A review by grayjay
Her Smoke Rose Up Forever by James Tiptree Jr.

3.0

Tiptree's stories are startlingly dark, knowing, and full of rage. Her writing is preoccupied with perspectives, be they sex, gender, scientific, or dominant/submissive. I found some of them too dark for me but they have a lot to say about gender dynamics, and sexual violence.

**Some spoilers below.

"the screwtape letters"
A man rushes home from field work in South America to be with his wife during a plague of male violence against women, but when he arrives he finds that he has caught the plague himself.

"And I awoke and found me here on the cold hill's side"
Reporter comes to the space station to interview humans about aliens and runs into a human who has become obsessed with having sex with aliens.

"The girl who was plugged in"
Woman on her deathbed is rescued by a corporation plugs her in to a remote body. Her job is to buy things, go to parties, and drive nice cars, as anti-Huckster laws have made advertising illegal. The only way to get product out is by word of mouth, so companies pay people to advertise through use. She is essentially an influencer.

"The men who walked home"
In a time travel experiment gone wrong, a man is thrown into the future and back again but at a rate of a few seconds per year. A global disaster crushes civilization and and what's this man has forgotten his apparition which appears once every year is first thought of as a monster and then a mystery and then it is rediscovered what happened.

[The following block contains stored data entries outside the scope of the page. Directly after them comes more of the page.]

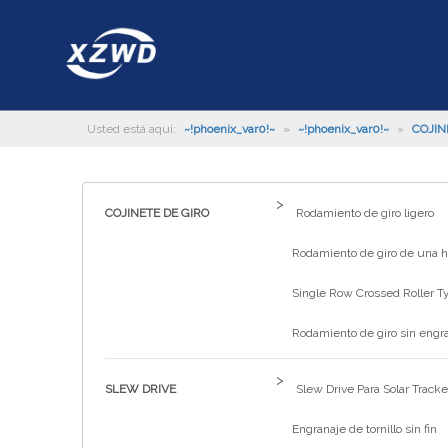
Usted está aquí:
~!phoenix_var0!~
»
~!phoenix_var0!~
»
COJIN
011.60.2800
>
COJINETE DE GIRO
Rodamiento de giro ligero
Rodamiento de giro de una hi
Single Row Crossed Roller T
Rodamiento de giro sin engr
>
SLEW DRIVE
Slew Drive Para Solar Tracke
Engranaje de tornillo sin fin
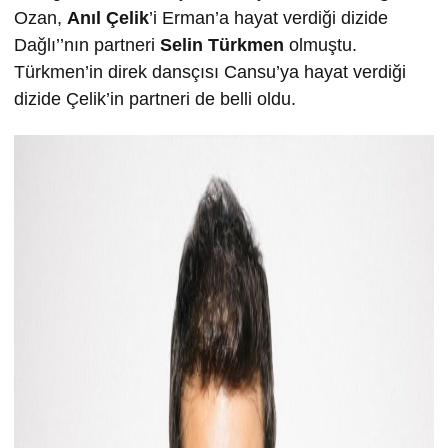
Ozan,
Anıl Çelik
’i Erman’a hayat verdiği dizide
Dağlı’’nın partneri
Selin Türkmen
olmuştu.
Türkmen’in direk dansçısı Cansu’ya hayat verdiği
dizide Çelik’in partneri de belli oldu.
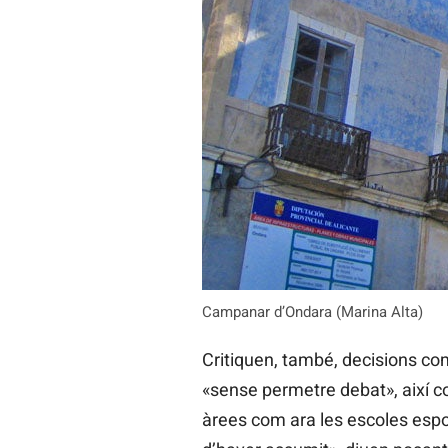
Campanar d’Ondara (Marina Alta)
Critiquen, també, decisions com
«sense permetre debat», així 
àrees com ara les escoles espo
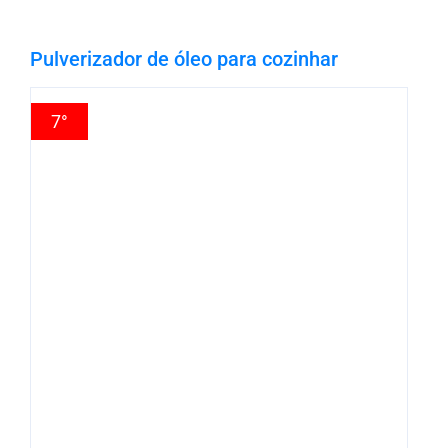
Pulverizador de óleo para cozinhar
7°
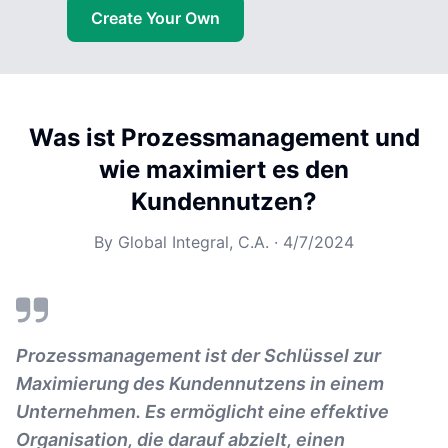
Create Your Own
Was ist Prozessmanagement und
wie maximiert es den
Kundennutzen?
By
Global Integral, C.A.
·
4/7/2024
Prozessmanagement ist der Schlüssel zur
Maximierung des Kundennutzens in einem
Unternehmen. Es ermöglicht eine effektive
Organisation, die darauf abzielt, einen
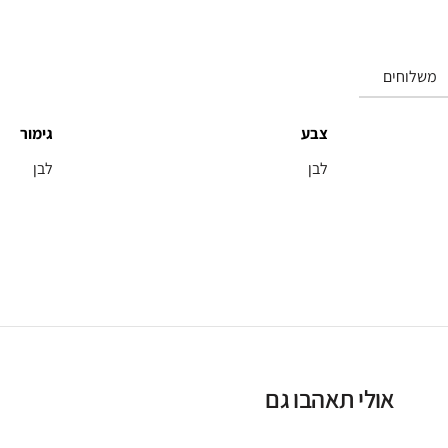
משלוחים
צבע
גימור
לבן
לבן
אולי תאהבו גם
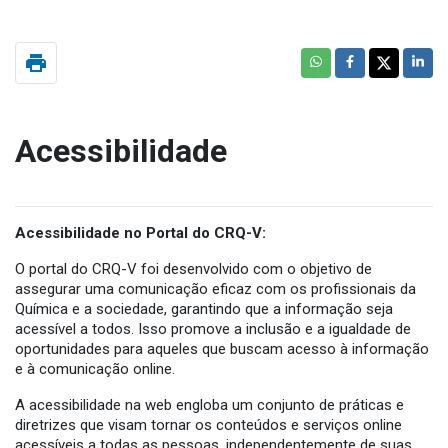
print
Acessibilidade
Acessibilidade no Portal do CRQ-V:
O portal do CRQ-V foi desenvolvido com o objetivo de
assegurar uma comunicação eficaz com os profissionais da
Química e a sociedade, garantindo que a informação seja
acessível a todos. Isso promove a inclusão e a igualdade de
oportunidades para aqueles que buscam acesso à informação
e à comunicação online.
A acessibilidade na web engloba um conjunto de práticas e
diretrizes que visam tornar os conteúdos e serviços online
acessíveis a todas as pessoas, independentemente de suas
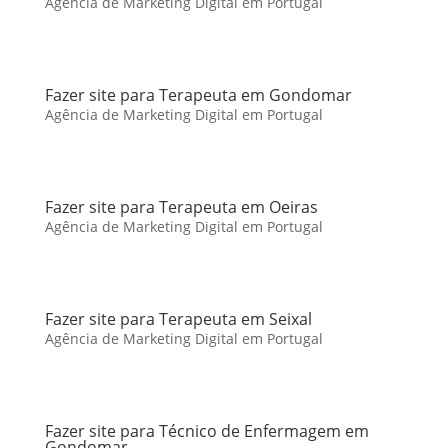
Agência de Marketing Digital em Portugal
Fazer site para Terapeuta em Gondomar
Agência de Marketing Digital em Portugal
Fazer site para Terapeuta em Oeiras
Agência de Marketing Digital em Portugal
Fazer site para Terapeuta em Seixal
Agência de Marketing Digital em Portugal
Fazer site para Técnico de Enfermagem em
Gondomar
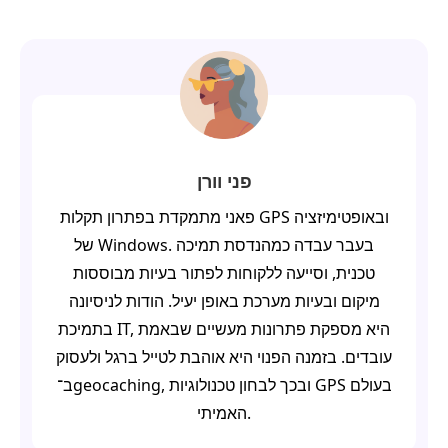
פני וורן
פאני מתמקדת בפתרון תקלות GPS ובאופטימיזציה
של Windows. בעבר עבדה כמהנדסת תמיכה
טכנית, וסייעה ללקוחות לפתור בעיות מבוססות
מיקום ובעיות מערכת באופן יעיל. הודות לניסיונה
בתמיכת IT, היא מספקת פתרונות מעשיים שבאמת
עובדים. בזמנה הפנוי היא אוהבת לטייל ברגל ולעסוק
ב־geocaching, ובכך לבחון טכנולוגיות GPS בעולם
האמיתי.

"And I have come upon this place by lost ways"
An scientists becomes obsessed with a mountain on the planet his ship is in orbit around believing that it has some kind of significance beyond what the other scientists are interested in. In this world scientists explorer using remote technology not by going out into the field and he is criticized for wanting to discover things in person. He abandons the ship and his mission climbing the mountain to find out what secrets it holds.

"The women men don't see"
A plane crashes in the bush leaving the Maya pilot a fisherman and a mother and daughter from Maryland stranded. The fisherman and the mother venture away from the wreckage to find water but once they're in the forest strange things begin to happen. The woman has a cynical view of men who she says control the world and even though women have made advances in civil rights they are still controlled by men who could take them away at any time. She dreams of getting away from everything and at the end of the story finds a way through weird circumstances.

"Your faces oh my sisters your face is filled with light"
A young woman is traveling through Chicago to Des Moines currying messages. She lives in a world after some kind of apocalyptic destruction and only women remain. Narrative alternates between her and another world in which her husband and parents are searching for her after she has escaped from a mental institution. Tiptree creates a thrilling disconnect between the two worlds and your concern for her safety increases as you realize how delusional she is about her surroundings.

"Houston, Houston do you read?"
Five male astronauts on their way around the Sun, slip through some kind of time distortion and are sent several hundred years into the future. A ship of female astronauts pick them up and it is slowly revealed that soon after the male astronauts left Earth, a pandemic destroyed the male genome on Earth and humanity recovered by cloning and breeding only the female genomes going forward. The male astronauts all represent extreme versions of toxic masculinity and prove to the female astronauts why they're fine without males. There were some great ideas in the story but it was really hard to read due to the severe portrayal of the toxic masculinity and one particularly gross rape scene.